After locating the line with "200m²のスペースに数百点のアイアン製品を展示" in the entries below, output it and each following line up to and including the line with "Дома располагались на второй линии", exactly and without pictures.

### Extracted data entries
★ ★ ★

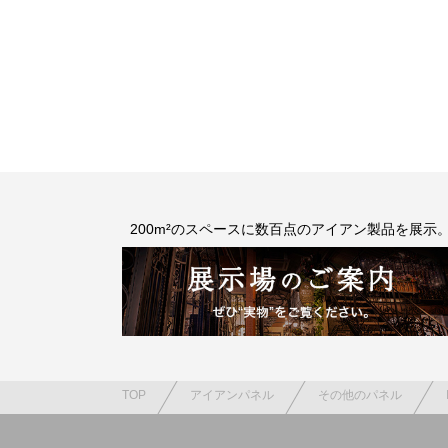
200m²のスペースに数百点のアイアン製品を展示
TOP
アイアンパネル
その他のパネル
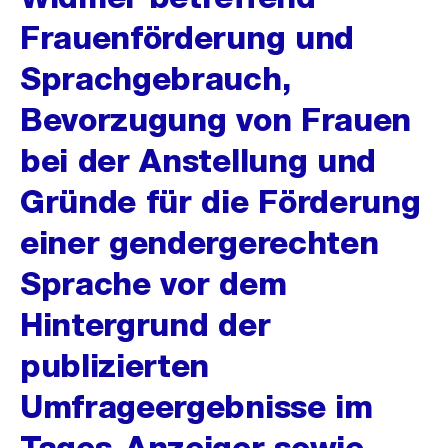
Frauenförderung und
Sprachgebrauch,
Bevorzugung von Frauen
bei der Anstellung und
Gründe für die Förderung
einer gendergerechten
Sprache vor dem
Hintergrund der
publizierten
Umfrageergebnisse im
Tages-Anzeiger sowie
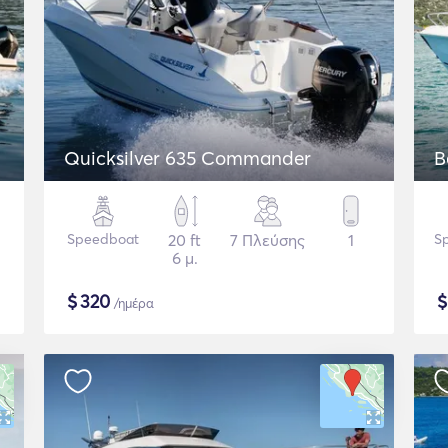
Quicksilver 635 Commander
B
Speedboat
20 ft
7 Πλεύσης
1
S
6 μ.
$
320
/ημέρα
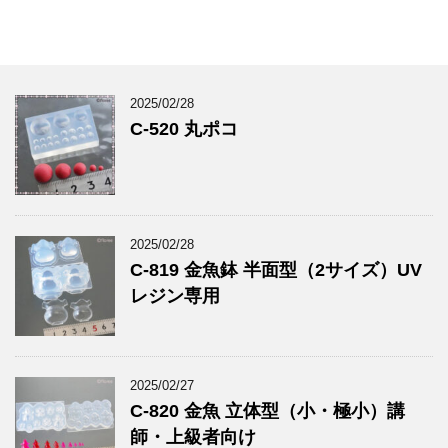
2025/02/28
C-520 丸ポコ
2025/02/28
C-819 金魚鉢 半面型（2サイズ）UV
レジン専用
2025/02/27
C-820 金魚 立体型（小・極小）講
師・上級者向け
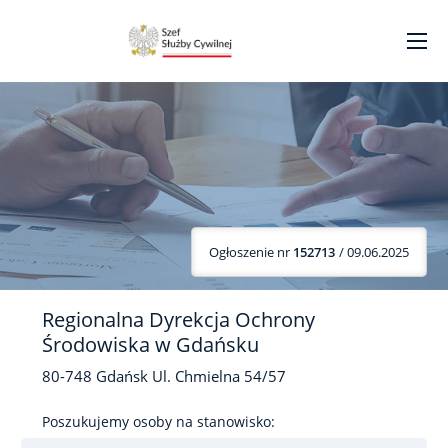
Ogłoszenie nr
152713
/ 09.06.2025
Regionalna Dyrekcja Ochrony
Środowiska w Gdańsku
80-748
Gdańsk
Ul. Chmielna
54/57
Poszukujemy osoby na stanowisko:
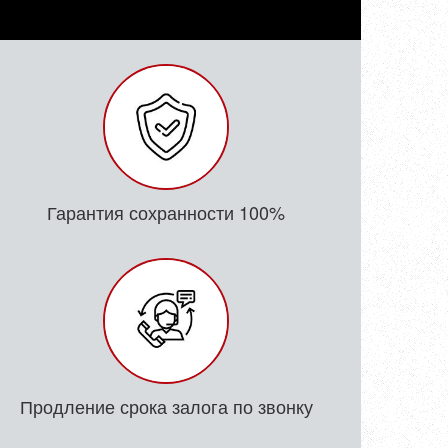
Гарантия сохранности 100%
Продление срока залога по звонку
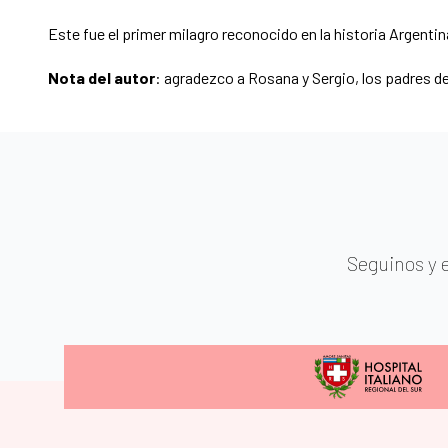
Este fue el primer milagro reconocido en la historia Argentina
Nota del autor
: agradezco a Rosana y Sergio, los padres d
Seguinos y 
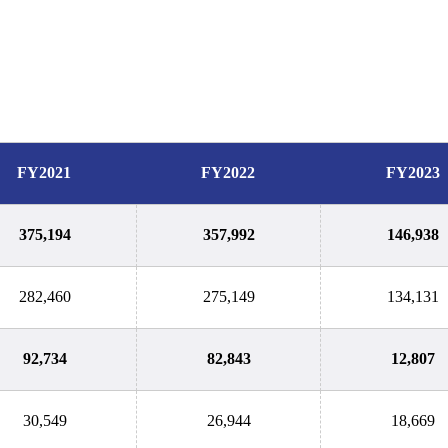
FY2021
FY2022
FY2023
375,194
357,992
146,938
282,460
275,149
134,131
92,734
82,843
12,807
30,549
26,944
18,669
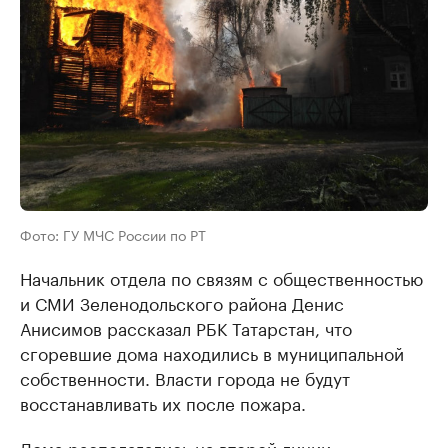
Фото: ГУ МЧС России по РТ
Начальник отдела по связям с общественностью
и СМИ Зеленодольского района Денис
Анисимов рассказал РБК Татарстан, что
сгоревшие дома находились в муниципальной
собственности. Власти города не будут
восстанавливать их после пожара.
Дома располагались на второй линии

★ ★ ★

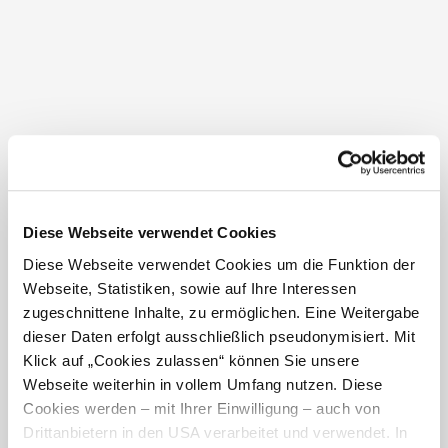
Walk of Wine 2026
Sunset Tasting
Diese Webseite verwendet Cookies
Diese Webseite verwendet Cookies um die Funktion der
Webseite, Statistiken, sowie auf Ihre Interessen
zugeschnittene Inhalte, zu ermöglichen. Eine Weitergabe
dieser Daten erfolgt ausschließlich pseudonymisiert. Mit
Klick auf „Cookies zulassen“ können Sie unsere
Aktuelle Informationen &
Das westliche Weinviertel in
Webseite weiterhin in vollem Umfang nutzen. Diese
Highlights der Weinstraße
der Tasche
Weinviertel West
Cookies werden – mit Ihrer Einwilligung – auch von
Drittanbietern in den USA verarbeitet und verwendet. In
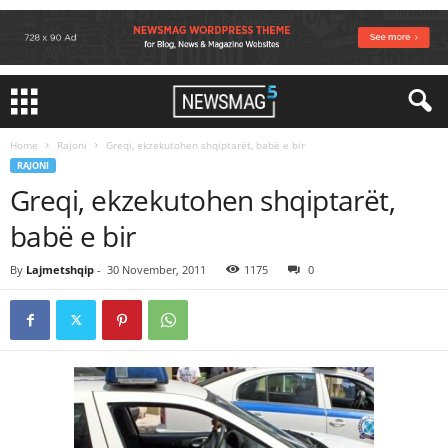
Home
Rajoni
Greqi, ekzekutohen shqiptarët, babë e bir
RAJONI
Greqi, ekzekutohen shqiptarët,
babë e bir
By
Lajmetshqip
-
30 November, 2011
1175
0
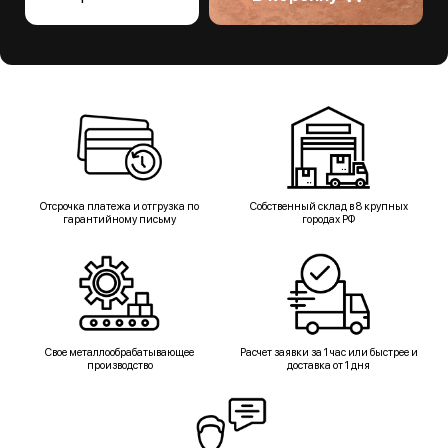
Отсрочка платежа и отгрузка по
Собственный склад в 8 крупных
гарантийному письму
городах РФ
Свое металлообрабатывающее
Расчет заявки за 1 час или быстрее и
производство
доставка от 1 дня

★ ★ ★

### ANSWER BELOW
200m²のスペースに数百点のアイアン製品を展示
TOP
アイアンパネル
その他のパネル
Frauenförderung und
Sprachgebrauch,
Bevorzugung von Frauen
bei der Anstellung und
Gründe für die Förderung
einer gendergerechten
Sprache vor dem
Hintergrund der
publizierten
Umfrageergebnisse im
Tages-Anzeiger sowie
Quicksilver 635 Commander
B
Speedboat
20 ft
7 Πλεύσης
1
S
6 μ.
$
320
/ημέρα
2025/02/28
C-520 丸ポコ
2025/02/28
C-819 金魚鉢 半面型（2サイズ）UV
レジン専用
2025/02/27
C-820 金魚 立体型（小・極小）講
師・上級者向け
Ogłoszenie nr
152713
/ 09.06.2025
Regionalna Dyrekcja Ochrony
Środowiska w Gdańsku
80-748
Gdańsk
Ul. Chmielna
54/57
Poszukujemy osoby na stanowisko:
Гарантия сохранности 100%
Продление срока залога по звонку
Este fue el primer milagro reconocido en la historia Argentina
Nota del autor
: agradezco a Rosana y Sergio, los padres d
Seguinos y 
FY2021
FY2022
FY2023
375,194
357,992
146,938
282,460
275,149
134,131
92,734
82,843
12,807
30,549
26,944
18,669
Фото: ГУ МЧС России по РТ
Начальник отдела по связям с общественностью
и СМИ Зеленодольского района Денис
Анисимов рассказал РБК Татарстан, что
сгоревшие дома находились в муниципальной
собственности. Власти города не будут
восстанавливать их после пожара.
Дома располагались на второй линии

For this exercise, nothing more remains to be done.